Se había desempeñado como profesor de Historia de enseñanza secundaria en Tacuarembó y en Montevideo, había sido destituido por razones políticas (en su caso, principalmente, por haber integrado la gremial de profesores), había armado con paciencia y renunciamientos una vasta cultura humanística –no diré “letrada” porque, con fundadas razones, rechazaba esta palabra–, había juntado con escrupulosidad una considerable biblioteca particular. Obligado por las circunstancias, se hizo librero. Primero tuvo un puesto en la feria de Tristán Narvaja, en la calle Uruguay, donde un día fue detenido y llevado a la Jefatura de Policía porque lo encontraron vendiendo el primer número de Cuadernos de Marcha, dedicado a José Enrique Rodó (1967). Desde 1984 y hasta mediados de la pasada década tuvo una librería de viejo, Altazor, en un local más bien gris ubicado en Colonia casi Magallanes. Cuando debió cerrar amenazó una y otra vez con volver a salir, como su admirado Don Quijote.

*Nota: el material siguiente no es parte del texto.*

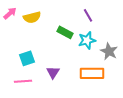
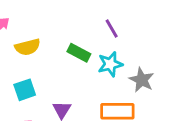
yellow semicircle: (32, 17) -> (28, 47), moved

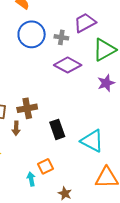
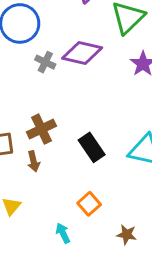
gray cross: (61, 37) -> (45, 62), moved, turned 32
cyan arrow: (31, 179) -> (63, 233), moved

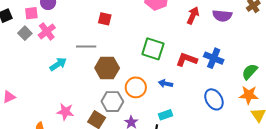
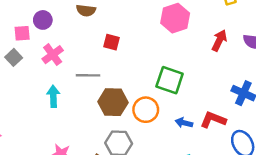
pink cross: (47, 31) -> (53, 55), moved
red L-shape: (187, 60) -> (213, 120), moved
cyan arrow: (58, 64) -> (53, 96), turned -60
orange circle: (136, 87) -> (146, 110), moved

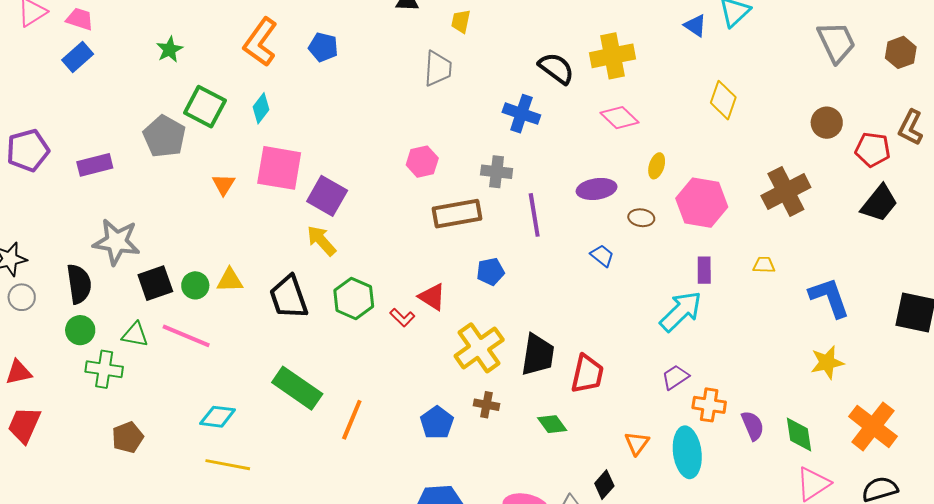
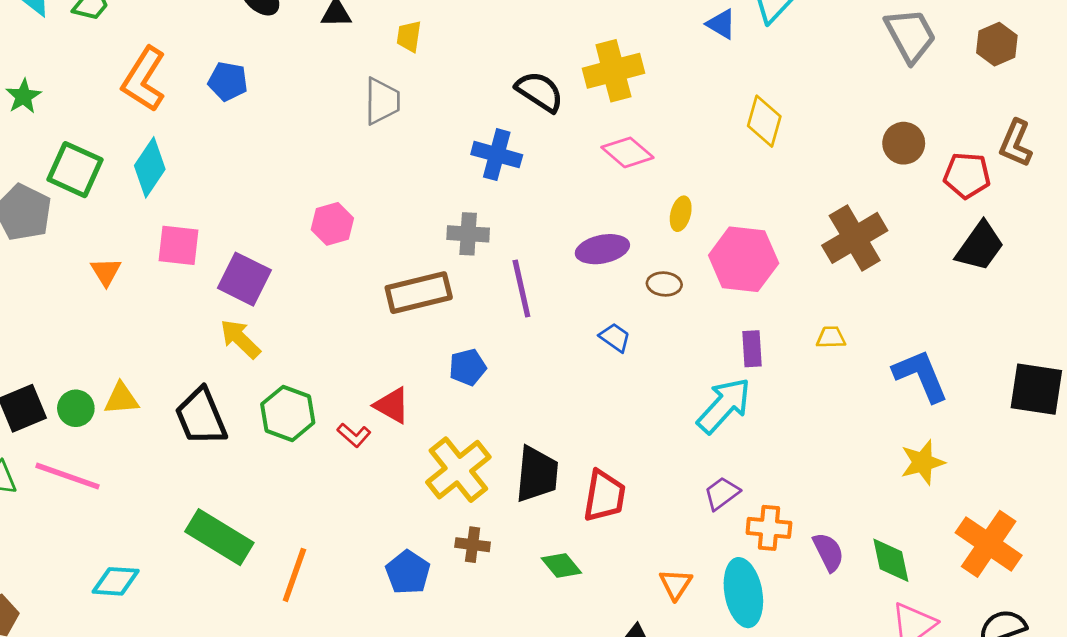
cyan diamond: (261, 108) -> (150, 167), size x1.4
pink hexagon: (422, 162) -> (332, 224), moved
pink square: (279, 168) -> (179, 245), size x0.7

Pero, en este rubro, su más profunda pasión era la lectura, a la que se dedicaba con generosidad y con gran agudeza. Serio, a veces hasta intimidar, siempre amable y de una capacidad de afecto enorme cuando se trasponía cierta barrera, nunca dudó en hablar con quien lo reclamara sobre una larga serie de asuntos acerca de los cuales sabía más que el mayor de los mortales que andaban por aquí. A veces le venían ciertos accesos de arrepentimiento, renegaba y decía –por lo menos a los más próximos– que después de todo él tenía que vivir de su librería, que era un negocio y no un lugar para ir a tomar café o para tertuliar. Y, sin embargo, durante años, lo primero que hacía cuando algún conocido entraba era ofrecerle café y, en especial en la década de 1990, supo sentirse halagado porque un grupo de clientes decidió reunirse los sábados de mañana en el estrecho espacio que había entre el mostrador y las estanterías que flanqueaban una gran mesa central.

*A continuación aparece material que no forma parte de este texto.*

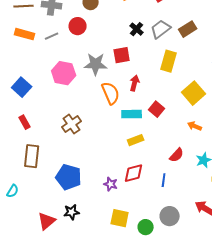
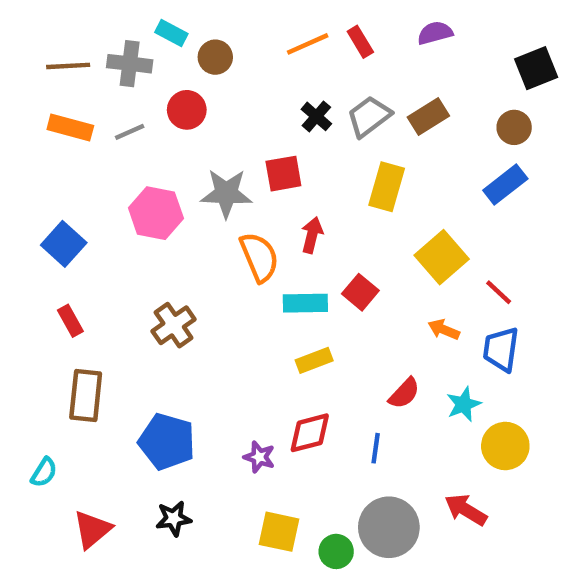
gray circle: (170, 216) -> (389, 527), size x1.4
red triangle: (47, 221) -> (92, 529), moved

Ser librero para Diego González Gadea era casi una misión evangelizadora. Gran lector del Quijote, sobre el que publicó el primer y más erudito trabajo sobre las repercusiones que la obra tuvo en Uruguay (Cervantes en el Uruguay, Montevideo, El Galeón, 2005), había aprendido de manera profunda el valor de la tolerancia y la gratitud, que más allá de toda reserva le permitía vincularse amistosamente con personas de distintas filiaciones y caracteres, como Juan E Pivel Devoto, Julio Carlos Martell, Juan Fló, Vicente Cicalese, Fernando Mané Garzón, entre tantos otros que no eran ni fueron célebres y que eran tratados con la misma atención. Dejó ese pequeño gran libro sobre su devoción mayor, unos pocos artículos publicados en El País Cultural y otros que hasta cierto momento difundió entre sus amigos por correo electrónico; en general, anotaciones eruditas fundadas en su larga frecuentación de libros y papeles. Acarició largamente un proyecto sobre libreros y librerías en Montevideo. Había acumulado mucho material –decía, algo enigmático–, y había vivido lo suficiente desde mediados de la década de 1950 como para conocer de cerca esa experiencia. “El libro es un bien social”, se le oyó decir más de una vez, y ese fue su gran legado para quienes tanto le debemos. Diego González murió en Montevideo el 24 de agosto. Con él se retiran una época y una concepción de la vida cultural.